Wennberg had great hopes for The Affordable Care Act, as a giant step toward reform. It has covered the uninsured poor and the young, though progress for reform is elusive. Overuse of medical care is probably down, unless you are a member of Congress. But over proscribing remains a profit center for some doctors. And insurers are still implementing “one treatment fits all” for most conditions, though patients are unlikely to demand state of the art treatment.
The equation of insurer, provider, and patient, can be simplified. A look at the Kaiser System and doctor co-ops, where patients buy insurance directly from their providers, is hopeful for the future. Because patients pay nothing when they need medical care, there’s an incentive for preventative care and none for a hospital to fill empty beds. Recently, I heard of a Brooklyn doctor co-op from a young doctor, happy that he could determine the length of an office visit.
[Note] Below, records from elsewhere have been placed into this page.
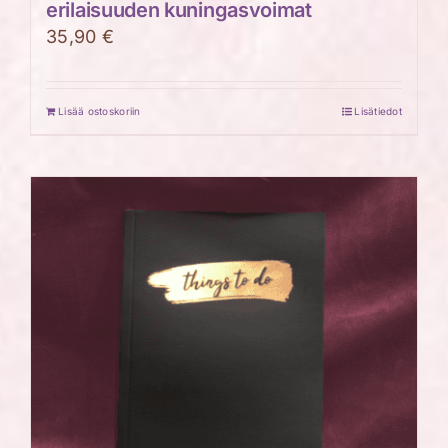
erilaisuuden kuningasvoimat
35,90
€
Lisää ostoskoriin
Lisätiedot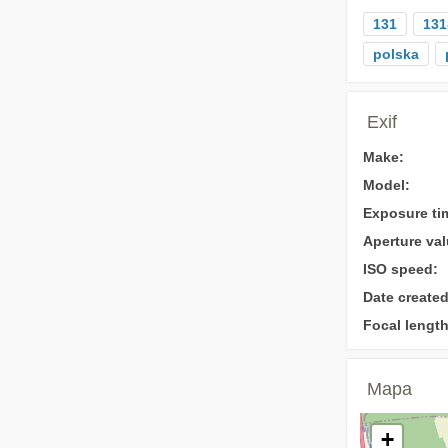
131
131
polska
Exif
Make:
Model:
Exposure ti
Aperture val
ISO speed:
Date created
Focal length
Mapa
+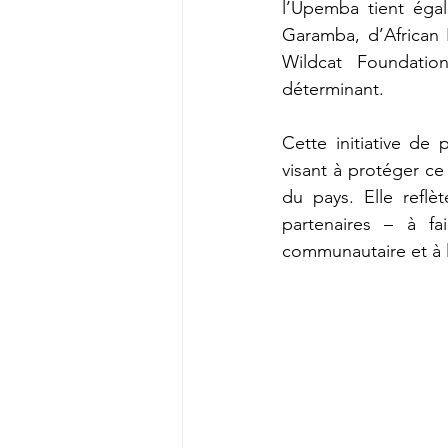
l’Upemba tient égal
Garamba, d’African 
Wildcat Foundation
déterminant.
Cette initiative de
visant à protéger ce
du pays. Elle refl
partenaires – à fai
communautaire et à l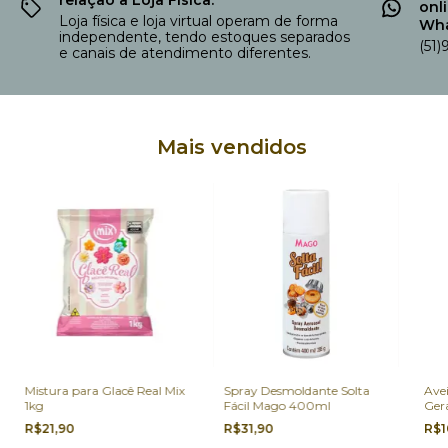
onl
Loja física e loja virtual operam de forma
Wha
independente, tendo estoques separados
(51
e canais de atendimento diferentes.
Mais vendidos
Mistura para Glacê Real Mix
Spray Desmoldante Solta
Avei
1kg
Fácil Mago 400ml
Ger
R$21,90
R$31,90
R$1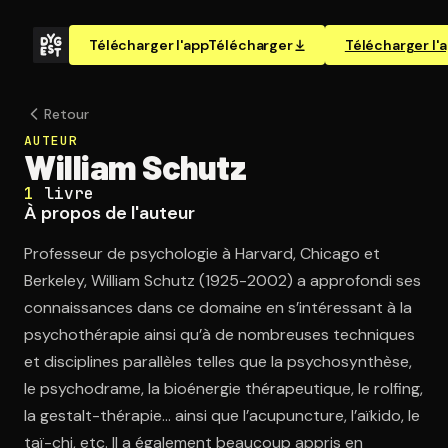
Télécharger l'app
Télécharger
Télécharger l'
Retour
AUTEUR
William Schutz
1
livre
À propos de l'auteur
Professeur de psychologie à Harvard, Chicago et
Berkeley, William Schutz (1925-2002) a approfondi ses
connaissances dans ce domaine en s’intéressant à la
psychothérapie ainsi qu’à de nombreuses techniques
et disciplines parallèles telles que la psychosynthèse,
le psychodrame, la bioénergie thérapeutique, le rolfing,
la gestalt-thérapie… ainsi que l’acupuncture, l’aïkido, le
taï-chi, etc. Il a également beaucoup appris en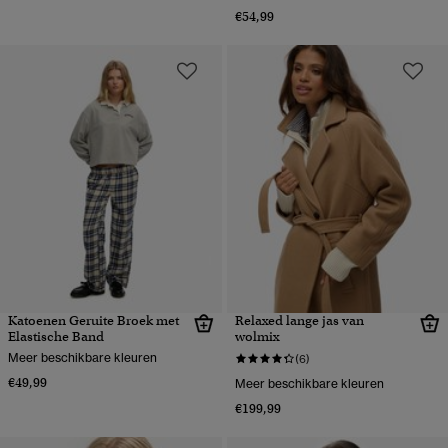
€54,99
Katoenen Geruite Broek met
Relaxed lange jas van
Elastische Band
wolmix
Meer beschikbare kleuren
(6)
€49,99
Meer beschikbare kleuren
€199,99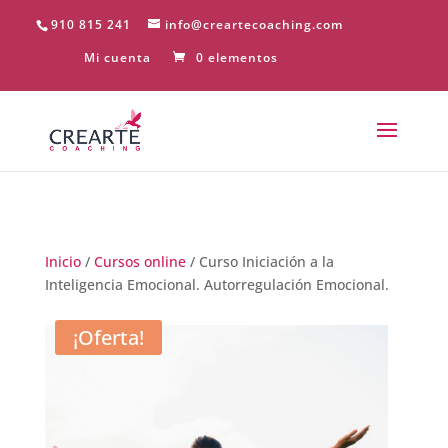
910 815 241
info@creartecoaching.com
Mi cuenta
0 elementos
Inicio
/
Cursos online
/ Curso Iniciación a la
Inteligencia Emocional. Autorregulación Emocional.
¡Oferta!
What if the great teaching hospitals of the East Coast started issuing their own policies? Who knows what might come out of the wilderness of hospitals offering insurance! Maybe a renaissance of the profession for disillusioned doctors. For patients, no more worry whether you’re getting poor treatment, because the doc’s underpaid. There’s also satisfaction in knowing your money goes directly to the guy who treats you.
I grew up in an era before medical insurance existed. Doctors were all proprietors. Medical care considered both the ideal treatment and a patient’s finances. Patients talked it over with the doc and their family. Could that resemble “shared decision-making” and “informed patient choice?” Can you imagine a medical world with no paperwork? What about house calls?
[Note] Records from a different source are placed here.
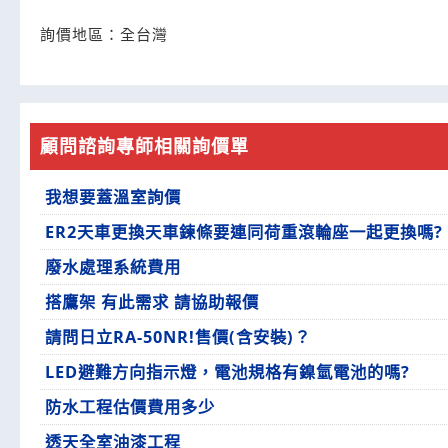
詢價地區：
全台灣
顧問諮詢專師相關詢價單
我想要蓋溫室詢價
ER2天車更換天車鍊條要連同荷重滾輪座一起更換嗎?
廢水處理系統費用
搭鷹架 有此需求 請協助報價
請問日立RA-50NR!售價(含安裝)？
LED避難方向指示燈，電池規格有鎳氫電池的嗎?
防水工程估價費用多少
透天全室油漆工程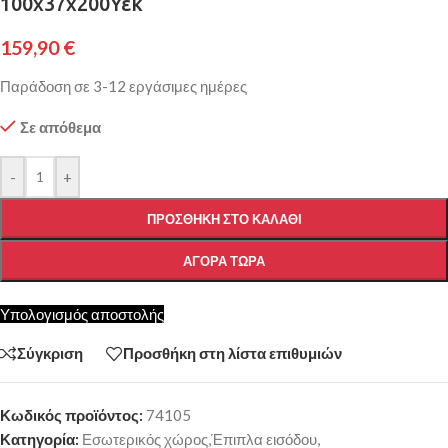
100x37x200Υεκ
159,90
€
Παράδοση σε 3-12 εργάσιμες ημέρες
Σε απόθεμα
-
+
ΠΡΟΣΘΉΚΗ ΣΤΟ ΚΑΛΆΘΙ
ΑΓΟΡΆ ΤΏΡΑ
Υπολογισμός αποστολής
Σύγκριση
Προσθήκη στη λίστα επιθυμιών
Κωδικός προϊόντος:
74105
Κατηγορία:
Εσωτερικός χώρος,Έπιπλα εισόδου,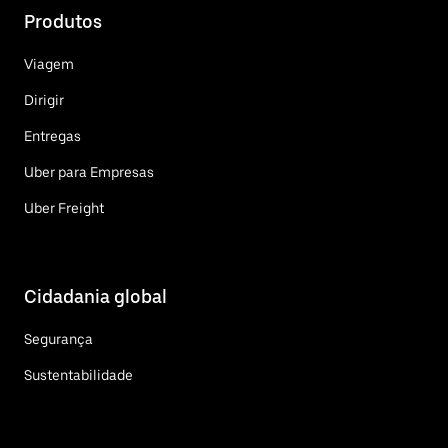
Produtos
Viagem
Dirigir
Entregas
Uber para Empresas
Uber Freight
Cidadania global
Segurança
Sustentabilidade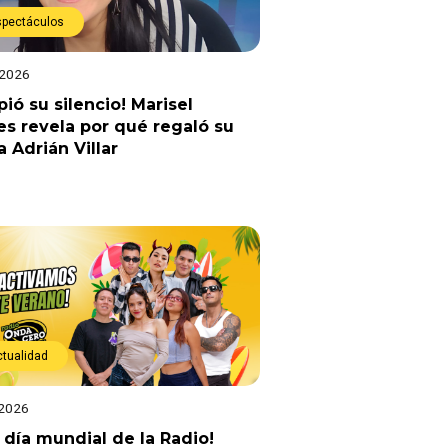
spectáculos
 2026
ió su silencio! Marisel
es revela por qué regaló su
a Adrián Villar
ctualidad
 2026
z día mundial de la Radio!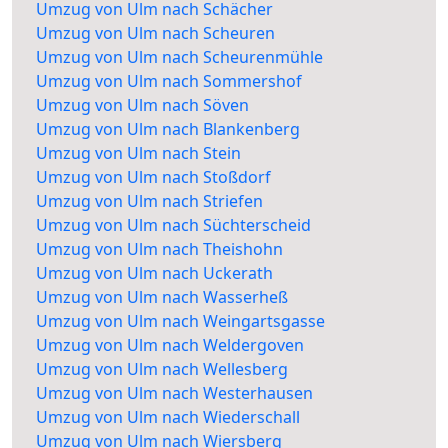
Umzug von Ulm nach Schächer
Umzug von Ulm nach Scheuren
Umzug von Ulm nach Scheurenmühle
Umzug von Ulm nach Sommershof
Umzug von Ulm nach Söven
Umzug von Ulm nach Blankenberg
Umzug von Ulm nach Stein
Umzug von Ulm nach Stoßdorf
Umzug von Ulm nach Striefen
Umzug von Ulm nach Süchterscheid
Umzug von Ulm nach Theishohn
Umzug von Ulm nach Uckerath
Umzug von Ulm nach Wasserheß
Umzug von Ulm nach Weingartsgasse
Umzug von Ulm nach Weldergoven
Umzug von Ulm nach Wellesberg
Umzug von Ulm nach Westerhausen
Umzug von Ulm nach Wiederschall
Umzug von Ulm nach Wiersberg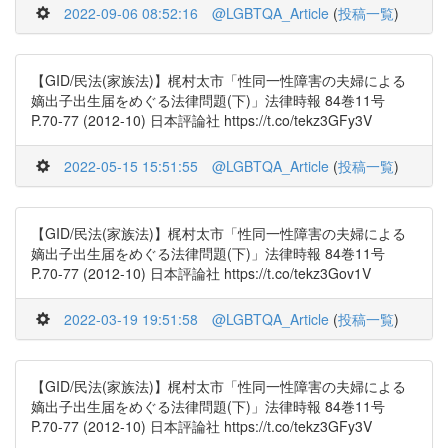
2022-09-06 08:52:16
@LGBTQA_Article
(
投稿一覧
)
【GID/民法(家族法)】梶村太市「性同一性障害の夫婦による
嫡出子出生届をめぐる法律問題(下)」法律時報 84巻11号
P.70-77 (2012-10) 日本評論社 https://t.co/tekz3GFy3V
2022-05-15 15:51:55
@LGBTQA_Article
(
投稿一覧
)
【GID/民法(家族法)】梶村太市「性同一性障害の夫婦による
嫡出子出生届をめぐる法律問題(下)」法律時報 84巻11号
P.70-77 (2012-10) 日本評論社 https://t.co/tekz3Gov1V
2022-03-19 19:51:58
@LGBTQA_Article
(
投稿一覧
)
【GID/民法(家族法)】梶村太市「性同一性障害の夫婦による
嫡出子出生届をめぐる法律問題(下)」法律時報 84巻11号
P.70-77 (2012-10) 日本評論社 https://t.co/tekz3GFy3V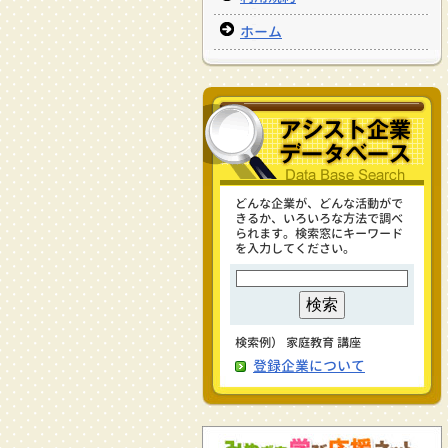
ホーム
どんな企業が、どんな活動がで
きるか、いろいろな方法で調べ
られます。検索窓にキーワード
を入力してください。
検索例） 家庭教育 講座
登録企業について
Nostalgia aside, the costs of medical care began to escalate for a variety of reasons. Managing it became a priority. But what if instead of the insurance model, where an industry profits from withholding payments, the model was a cooperative, such as a tax-based public library or volunteer fire company? What about a country club or pre-school financed with annual fees? Efficiency might be the same. Undoubtedly, profit would be higher without the expenses of the multi-billion dollar insurance industry. Is breaking up so hard to do?